A condensed account of old Berti’s recollection of his two main achievements: Aristotelian metaphysics and the dialectics in ancient and modern times.
1. He starts with an old Aristotelian question: Metaphysics is the science of being as being. But what is its subject? Is it being in general, the most universal, or the eminent being, the most particular l? Berti’s answer: you must distinguish subject from object.
2. The answer: the subject is the Principle, the cause primo.
Why have a science devoted to this subject? Because people live, and life itself is problematic. The only thing not problematic is the problem itself: whenever you ask why you must ask, you are already asking. Thinking is the highest form of life.
People cannot escape experience. Denying experience is itself an experience. So Berti accepts that everything is experiential. Yet the aim of metaphysics is precisely not to treat experience as absolute, for the Principle is always not yet experienced.
Metaphysics is not just ontology, nor is it onto-theology. It should be neither purely immanent nor transcendent. It takes a middle path: it accepts that nothing in reality is beyond experience, yet firmly resists treating experience as absolute.
He extends dialectics, generalizes experience into life, and turns the law of non-contradiction from a mere logical principle into a principle of life.

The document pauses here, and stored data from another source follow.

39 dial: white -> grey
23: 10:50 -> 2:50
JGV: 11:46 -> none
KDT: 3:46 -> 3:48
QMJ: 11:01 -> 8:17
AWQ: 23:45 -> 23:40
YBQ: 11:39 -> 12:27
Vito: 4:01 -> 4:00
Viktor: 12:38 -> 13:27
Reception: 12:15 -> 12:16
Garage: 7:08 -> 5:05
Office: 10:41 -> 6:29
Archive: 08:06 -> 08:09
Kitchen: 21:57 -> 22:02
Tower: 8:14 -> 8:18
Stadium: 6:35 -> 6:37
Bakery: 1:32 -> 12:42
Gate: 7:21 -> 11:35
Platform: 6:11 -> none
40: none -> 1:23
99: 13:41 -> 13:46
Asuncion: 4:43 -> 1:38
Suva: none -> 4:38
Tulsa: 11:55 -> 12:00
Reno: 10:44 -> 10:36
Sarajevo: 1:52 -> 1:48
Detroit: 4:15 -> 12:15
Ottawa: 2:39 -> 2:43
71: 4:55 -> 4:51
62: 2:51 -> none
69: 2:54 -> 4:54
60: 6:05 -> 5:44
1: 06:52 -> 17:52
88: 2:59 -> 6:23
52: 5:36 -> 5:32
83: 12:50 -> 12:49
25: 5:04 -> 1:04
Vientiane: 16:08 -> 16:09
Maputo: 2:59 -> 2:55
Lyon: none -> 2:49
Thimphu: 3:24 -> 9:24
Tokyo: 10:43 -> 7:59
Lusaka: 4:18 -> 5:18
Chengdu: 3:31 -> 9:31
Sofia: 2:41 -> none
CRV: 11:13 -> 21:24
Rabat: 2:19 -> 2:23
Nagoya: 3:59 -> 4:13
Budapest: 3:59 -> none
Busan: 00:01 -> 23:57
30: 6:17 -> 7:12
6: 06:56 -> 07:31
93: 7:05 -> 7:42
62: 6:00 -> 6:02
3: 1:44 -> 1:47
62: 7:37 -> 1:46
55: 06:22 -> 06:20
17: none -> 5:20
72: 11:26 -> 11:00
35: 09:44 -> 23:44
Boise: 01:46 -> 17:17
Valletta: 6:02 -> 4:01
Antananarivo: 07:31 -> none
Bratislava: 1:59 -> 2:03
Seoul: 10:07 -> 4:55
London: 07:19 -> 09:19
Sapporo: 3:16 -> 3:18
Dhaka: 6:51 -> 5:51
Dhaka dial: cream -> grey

It brings to mind the work of François Wolff.
The first chapter, a historical survey of the concept of metaphysics, is full of gems. The second chapter offers a very elegant taxonomic framework, based on the standard of immanence versus transcendence.
He writes almost up to German idealism, with some occasional small digressions about analytical philosophy. Claims like using conservation of mass to show the insistence of substance should be taken as the old master’s personal flourish.